▶ _Work to complete_
Take the material below from its first line through the line containing "April 15, 2026" and, please, write those lines again exactly.

▶ _Given information_
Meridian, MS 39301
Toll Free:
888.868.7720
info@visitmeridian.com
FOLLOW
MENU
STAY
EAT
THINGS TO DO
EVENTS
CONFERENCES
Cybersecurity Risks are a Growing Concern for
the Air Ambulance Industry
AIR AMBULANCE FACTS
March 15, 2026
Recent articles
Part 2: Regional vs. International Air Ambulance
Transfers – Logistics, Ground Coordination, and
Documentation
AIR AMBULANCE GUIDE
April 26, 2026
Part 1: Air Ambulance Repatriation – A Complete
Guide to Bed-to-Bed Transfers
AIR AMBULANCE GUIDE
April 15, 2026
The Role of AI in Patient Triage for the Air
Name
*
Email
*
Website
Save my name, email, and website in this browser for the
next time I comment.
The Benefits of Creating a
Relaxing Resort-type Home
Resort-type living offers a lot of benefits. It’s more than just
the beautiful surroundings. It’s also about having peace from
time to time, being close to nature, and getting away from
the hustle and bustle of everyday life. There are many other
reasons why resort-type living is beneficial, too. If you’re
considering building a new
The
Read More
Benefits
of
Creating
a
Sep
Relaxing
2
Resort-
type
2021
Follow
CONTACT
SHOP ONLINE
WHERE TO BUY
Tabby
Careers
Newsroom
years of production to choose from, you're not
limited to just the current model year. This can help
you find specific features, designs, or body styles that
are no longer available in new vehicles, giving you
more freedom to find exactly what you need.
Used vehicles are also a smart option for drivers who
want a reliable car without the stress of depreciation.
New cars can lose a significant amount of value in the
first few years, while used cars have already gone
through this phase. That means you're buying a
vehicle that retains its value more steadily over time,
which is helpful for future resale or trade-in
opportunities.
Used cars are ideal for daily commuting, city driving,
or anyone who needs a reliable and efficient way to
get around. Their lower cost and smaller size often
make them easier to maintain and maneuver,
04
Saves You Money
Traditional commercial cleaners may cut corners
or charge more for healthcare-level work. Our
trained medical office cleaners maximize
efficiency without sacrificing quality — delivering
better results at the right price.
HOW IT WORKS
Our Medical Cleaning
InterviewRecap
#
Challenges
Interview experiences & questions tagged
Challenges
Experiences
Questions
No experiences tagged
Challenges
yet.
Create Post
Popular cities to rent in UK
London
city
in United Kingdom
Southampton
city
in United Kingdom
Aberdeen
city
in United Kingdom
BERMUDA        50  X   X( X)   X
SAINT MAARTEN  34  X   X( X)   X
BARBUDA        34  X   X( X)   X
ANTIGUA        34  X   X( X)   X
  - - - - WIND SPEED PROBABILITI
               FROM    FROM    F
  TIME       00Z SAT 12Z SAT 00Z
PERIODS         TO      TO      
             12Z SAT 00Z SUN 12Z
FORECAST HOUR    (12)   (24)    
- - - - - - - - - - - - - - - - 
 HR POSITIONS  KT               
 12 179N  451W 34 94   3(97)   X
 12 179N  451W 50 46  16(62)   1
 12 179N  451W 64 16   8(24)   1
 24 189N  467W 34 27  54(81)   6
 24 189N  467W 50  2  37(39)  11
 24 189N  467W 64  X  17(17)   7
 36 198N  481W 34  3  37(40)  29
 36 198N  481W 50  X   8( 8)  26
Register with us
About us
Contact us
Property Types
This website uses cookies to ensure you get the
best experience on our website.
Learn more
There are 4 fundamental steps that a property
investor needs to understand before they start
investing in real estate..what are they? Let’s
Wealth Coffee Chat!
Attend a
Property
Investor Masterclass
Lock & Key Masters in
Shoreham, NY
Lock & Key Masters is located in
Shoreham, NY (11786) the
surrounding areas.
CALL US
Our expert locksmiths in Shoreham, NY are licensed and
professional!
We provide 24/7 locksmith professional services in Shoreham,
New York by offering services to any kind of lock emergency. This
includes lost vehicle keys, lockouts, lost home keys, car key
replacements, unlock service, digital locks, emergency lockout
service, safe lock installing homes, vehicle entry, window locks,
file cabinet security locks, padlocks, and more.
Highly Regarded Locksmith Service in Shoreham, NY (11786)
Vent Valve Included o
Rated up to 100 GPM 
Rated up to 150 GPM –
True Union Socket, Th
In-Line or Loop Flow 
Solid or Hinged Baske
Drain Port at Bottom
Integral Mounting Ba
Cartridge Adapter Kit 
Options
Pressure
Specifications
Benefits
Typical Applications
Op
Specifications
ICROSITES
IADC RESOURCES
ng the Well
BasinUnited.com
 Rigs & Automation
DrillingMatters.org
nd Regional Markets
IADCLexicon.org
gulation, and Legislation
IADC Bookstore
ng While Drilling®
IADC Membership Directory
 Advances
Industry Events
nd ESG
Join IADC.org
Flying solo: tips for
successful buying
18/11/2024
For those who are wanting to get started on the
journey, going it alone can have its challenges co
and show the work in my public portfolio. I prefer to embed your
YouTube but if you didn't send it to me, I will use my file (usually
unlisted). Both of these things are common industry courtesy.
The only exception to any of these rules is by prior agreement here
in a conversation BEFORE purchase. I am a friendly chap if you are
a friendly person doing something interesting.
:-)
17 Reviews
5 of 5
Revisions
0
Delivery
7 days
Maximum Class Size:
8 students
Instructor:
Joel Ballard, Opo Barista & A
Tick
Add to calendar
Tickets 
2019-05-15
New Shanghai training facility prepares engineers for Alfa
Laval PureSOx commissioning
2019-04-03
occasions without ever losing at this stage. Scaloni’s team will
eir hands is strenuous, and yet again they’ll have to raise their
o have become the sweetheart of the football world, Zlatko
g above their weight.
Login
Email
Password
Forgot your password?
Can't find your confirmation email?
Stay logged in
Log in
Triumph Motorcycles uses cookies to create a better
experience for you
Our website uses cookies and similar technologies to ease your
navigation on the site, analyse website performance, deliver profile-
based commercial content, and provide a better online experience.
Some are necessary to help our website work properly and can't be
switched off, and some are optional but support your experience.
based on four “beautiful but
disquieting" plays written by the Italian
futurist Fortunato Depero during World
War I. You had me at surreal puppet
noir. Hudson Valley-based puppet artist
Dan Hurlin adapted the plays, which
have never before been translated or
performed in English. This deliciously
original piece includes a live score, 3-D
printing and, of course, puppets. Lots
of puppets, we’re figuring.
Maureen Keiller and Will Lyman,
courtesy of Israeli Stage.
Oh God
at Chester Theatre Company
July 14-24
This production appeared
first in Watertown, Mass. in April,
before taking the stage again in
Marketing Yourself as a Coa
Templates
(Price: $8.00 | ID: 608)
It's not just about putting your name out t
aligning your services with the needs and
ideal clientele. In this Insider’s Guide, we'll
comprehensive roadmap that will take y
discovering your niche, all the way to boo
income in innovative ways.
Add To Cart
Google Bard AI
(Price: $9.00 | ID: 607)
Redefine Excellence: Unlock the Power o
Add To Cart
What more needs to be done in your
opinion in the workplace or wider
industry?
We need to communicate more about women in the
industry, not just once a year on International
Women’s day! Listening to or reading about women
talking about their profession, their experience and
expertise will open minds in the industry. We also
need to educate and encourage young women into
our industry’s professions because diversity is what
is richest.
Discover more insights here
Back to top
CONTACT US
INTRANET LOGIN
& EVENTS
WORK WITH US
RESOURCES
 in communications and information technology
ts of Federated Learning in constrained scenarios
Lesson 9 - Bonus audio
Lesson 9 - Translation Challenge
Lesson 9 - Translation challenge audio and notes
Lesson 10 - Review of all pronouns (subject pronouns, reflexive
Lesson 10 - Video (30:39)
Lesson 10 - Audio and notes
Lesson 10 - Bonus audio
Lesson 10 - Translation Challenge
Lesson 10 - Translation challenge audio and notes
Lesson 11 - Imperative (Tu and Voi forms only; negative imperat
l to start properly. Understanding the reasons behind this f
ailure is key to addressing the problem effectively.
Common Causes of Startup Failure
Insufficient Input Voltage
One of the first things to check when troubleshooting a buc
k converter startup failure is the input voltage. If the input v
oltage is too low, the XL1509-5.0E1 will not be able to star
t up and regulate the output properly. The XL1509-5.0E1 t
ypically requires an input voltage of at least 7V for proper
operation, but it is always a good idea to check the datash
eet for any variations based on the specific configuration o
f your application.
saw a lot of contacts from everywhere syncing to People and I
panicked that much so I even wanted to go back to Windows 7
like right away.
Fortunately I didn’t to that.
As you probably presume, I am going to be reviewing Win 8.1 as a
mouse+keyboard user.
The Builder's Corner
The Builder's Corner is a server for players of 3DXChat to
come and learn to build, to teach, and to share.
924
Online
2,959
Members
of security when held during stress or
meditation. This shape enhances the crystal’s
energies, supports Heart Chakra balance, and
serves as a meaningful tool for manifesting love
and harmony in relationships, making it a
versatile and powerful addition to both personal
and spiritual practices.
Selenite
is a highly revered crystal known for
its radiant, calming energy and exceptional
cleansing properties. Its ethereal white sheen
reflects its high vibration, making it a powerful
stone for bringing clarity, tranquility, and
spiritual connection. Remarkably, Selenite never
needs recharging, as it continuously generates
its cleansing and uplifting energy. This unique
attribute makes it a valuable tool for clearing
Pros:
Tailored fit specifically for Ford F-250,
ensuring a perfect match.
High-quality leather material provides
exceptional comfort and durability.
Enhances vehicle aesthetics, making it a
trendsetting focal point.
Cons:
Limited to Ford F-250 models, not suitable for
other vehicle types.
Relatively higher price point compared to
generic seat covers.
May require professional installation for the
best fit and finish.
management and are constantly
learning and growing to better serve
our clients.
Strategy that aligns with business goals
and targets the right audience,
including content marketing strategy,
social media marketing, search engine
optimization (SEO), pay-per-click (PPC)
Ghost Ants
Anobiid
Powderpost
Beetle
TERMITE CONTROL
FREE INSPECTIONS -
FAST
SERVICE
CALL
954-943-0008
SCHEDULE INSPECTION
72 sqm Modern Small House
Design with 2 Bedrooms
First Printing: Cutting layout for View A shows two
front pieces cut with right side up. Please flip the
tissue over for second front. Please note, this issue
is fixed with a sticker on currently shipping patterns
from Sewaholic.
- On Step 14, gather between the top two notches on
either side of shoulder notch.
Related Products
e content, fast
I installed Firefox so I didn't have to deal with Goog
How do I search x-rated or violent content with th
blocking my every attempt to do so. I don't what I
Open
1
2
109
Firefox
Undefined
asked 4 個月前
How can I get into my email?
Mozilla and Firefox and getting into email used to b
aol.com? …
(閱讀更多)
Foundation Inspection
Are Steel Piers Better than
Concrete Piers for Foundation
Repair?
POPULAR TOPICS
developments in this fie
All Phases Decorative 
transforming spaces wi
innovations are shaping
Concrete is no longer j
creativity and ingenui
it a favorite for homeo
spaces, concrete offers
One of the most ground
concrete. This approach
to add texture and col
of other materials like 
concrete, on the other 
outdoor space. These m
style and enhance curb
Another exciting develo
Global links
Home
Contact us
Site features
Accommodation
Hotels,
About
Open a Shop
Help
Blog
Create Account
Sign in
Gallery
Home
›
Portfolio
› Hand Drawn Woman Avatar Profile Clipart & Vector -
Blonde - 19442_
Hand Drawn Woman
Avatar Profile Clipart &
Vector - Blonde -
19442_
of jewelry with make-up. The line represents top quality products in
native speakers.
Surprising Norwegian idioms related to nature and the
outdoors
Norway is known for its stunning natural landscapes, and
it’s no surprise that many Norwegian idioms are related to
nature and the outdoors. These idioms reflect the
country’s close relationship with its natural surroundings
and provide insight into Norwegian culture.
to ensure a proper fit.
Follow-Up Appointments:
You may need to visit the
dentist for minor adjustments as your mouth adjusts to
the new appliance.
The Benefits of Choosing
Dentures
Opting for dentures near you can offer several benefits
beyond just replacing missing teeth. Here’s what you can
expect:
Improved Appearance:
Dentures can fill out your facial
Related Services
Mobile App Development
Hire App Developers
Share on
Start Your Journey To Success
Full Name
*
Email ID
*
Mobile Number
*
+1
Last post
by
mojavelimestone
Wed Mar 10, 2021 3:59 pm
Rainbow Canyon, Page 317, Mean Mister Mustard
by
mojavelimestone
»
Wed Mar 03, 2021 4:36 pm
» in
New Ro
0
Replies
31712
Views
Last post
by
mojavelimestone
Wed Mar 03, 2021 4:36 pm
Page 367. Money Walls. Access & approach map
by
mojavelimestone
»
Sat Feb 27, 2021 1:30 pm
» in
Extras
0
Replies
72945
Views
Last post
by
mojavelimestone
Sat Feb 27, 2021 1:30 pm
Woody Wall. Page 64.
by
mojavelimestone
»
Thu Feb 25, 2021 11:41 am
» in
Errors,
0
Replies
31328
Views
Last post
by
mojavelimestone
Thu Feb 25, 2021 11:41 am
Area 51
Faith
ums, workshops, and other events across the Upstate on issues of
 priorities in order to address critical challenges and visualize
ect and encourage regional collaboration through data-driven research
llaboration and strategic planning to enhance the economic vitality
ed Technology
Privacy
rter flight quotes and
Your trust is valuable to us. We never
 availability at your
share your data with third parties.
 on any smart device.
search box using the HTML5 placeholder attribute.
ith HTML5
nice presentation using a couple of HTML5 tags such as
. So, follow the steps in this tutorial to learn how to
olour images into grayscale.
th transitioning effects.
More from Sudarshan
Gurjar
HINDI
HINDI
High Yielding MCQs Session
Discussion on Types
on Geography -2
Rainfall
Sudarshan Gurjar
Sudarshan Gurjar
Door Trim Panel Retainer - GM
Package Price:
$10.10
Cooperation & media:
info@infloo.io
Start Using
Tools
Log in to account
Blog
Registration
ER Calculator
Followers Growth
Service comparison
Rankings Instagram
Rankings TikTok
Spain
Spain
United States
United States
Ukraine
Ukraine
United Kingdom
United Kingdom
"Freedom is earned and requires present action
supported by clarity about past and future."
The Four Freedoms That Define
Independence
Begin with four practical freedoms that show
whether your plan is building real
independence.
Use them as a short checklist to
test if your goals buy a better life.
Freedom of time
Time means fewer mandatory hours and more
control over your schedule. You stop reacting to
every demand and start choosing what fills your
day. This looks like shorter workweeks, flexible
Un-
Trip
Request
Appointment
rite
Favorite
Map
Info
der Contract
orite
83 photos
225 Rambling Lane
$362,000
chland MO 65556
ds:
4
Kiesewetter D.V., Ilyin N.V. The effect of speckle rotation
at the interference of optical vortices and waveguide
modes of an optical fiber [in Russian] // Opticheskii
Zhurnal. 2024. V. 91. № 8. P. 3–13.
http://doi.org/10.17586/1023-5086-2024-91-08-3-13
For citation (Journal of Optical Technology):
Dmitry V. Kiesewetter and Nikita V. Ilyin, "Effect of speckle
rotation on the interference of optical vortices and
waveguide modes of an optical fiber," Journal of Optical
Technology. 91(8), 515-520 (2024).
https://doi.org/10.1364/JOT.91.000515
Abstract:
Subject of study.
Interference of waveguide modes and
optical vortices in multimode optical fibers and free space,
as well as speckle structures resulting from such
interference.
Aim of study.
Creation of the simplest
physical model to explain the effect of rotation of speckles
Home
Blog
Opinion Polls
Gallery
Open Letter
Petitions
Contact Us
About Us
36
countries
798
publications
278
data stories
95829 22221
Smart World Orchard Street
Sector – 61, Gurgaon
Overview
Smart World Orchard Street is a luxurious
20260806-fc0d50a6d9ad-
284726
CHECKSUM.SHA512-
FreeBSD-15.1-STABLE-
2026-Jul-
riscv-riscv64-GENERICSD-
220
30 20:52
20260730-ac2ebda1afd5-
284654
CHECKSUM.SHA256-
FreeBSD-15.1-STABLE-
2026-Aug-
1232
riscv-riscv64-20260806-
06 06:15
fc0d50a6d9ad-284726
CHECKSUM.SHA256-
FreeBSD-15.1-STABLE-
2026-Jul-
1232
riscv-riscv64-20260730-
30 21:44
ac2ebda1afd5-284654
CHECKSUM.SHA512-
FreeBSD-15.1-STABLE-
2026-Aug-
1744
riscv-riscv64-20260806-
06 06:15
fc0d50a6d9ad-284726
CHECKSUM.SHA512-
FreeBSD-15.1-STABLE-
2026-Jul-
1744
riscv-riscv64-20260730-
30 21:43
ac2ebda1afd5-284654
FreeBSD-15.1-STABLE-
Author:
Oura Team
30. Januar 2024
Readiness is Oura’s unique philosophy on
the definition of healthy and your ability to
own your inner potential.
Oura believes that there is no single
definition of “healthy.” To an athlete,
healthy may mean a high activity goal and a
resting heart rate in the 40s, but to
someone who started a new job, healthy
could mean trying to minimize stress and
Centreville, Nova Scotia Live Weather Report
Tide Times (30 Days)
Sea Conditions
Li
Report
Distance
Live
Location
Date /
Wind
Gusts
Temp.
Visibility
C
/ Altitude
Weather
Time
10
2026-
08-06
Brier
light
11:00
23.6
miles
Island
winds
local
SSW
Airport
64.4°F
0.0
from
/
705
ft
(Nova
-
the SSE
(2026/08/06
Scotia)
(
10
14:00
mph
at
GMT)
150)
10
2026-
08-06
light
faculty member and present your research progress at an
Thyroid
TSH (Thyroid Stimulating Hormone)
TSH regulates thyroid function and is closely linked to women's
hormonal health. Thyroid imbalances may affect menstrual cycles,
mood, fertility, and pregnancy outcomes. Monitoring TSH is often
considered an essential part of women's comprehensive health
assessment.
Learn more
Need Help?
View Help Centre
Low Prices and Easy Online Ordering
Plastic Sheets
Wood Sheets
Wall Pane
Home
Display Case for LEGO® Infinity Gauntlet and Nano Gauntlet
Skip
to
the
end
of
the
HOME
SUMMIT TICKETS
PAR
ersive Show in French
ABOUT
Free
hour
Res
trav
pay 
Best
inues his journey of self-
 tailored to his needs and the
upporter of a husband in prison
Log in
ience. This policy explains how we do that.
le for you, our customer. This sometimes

▶ _Answer space_
Meridian, MS 39301
Toll Free:
888.868.7720
info@visitmeridian.com
FOLLOW
MENU
STAY
EAT
THINGS TO DO
EVENTS
CONFERENCES
Cybersecurity Risks are a Growing Concern for
the Air Ambulance Industry
AIR AMBULANCE FACTS
March 15, 2026
Recent articles
Part 2: Regional vs. International Air Ambulance
Transfers – Logistics, Ground Coordination, and
Documentation
AIR AMBULANCE GUIDE
April 26, 2026
Part 1: Air Ambulance Repatriation – A Complete
Guide to Bed-to-Bed Transfers
AIR AMBULANCE GUIDE
April 15, 2026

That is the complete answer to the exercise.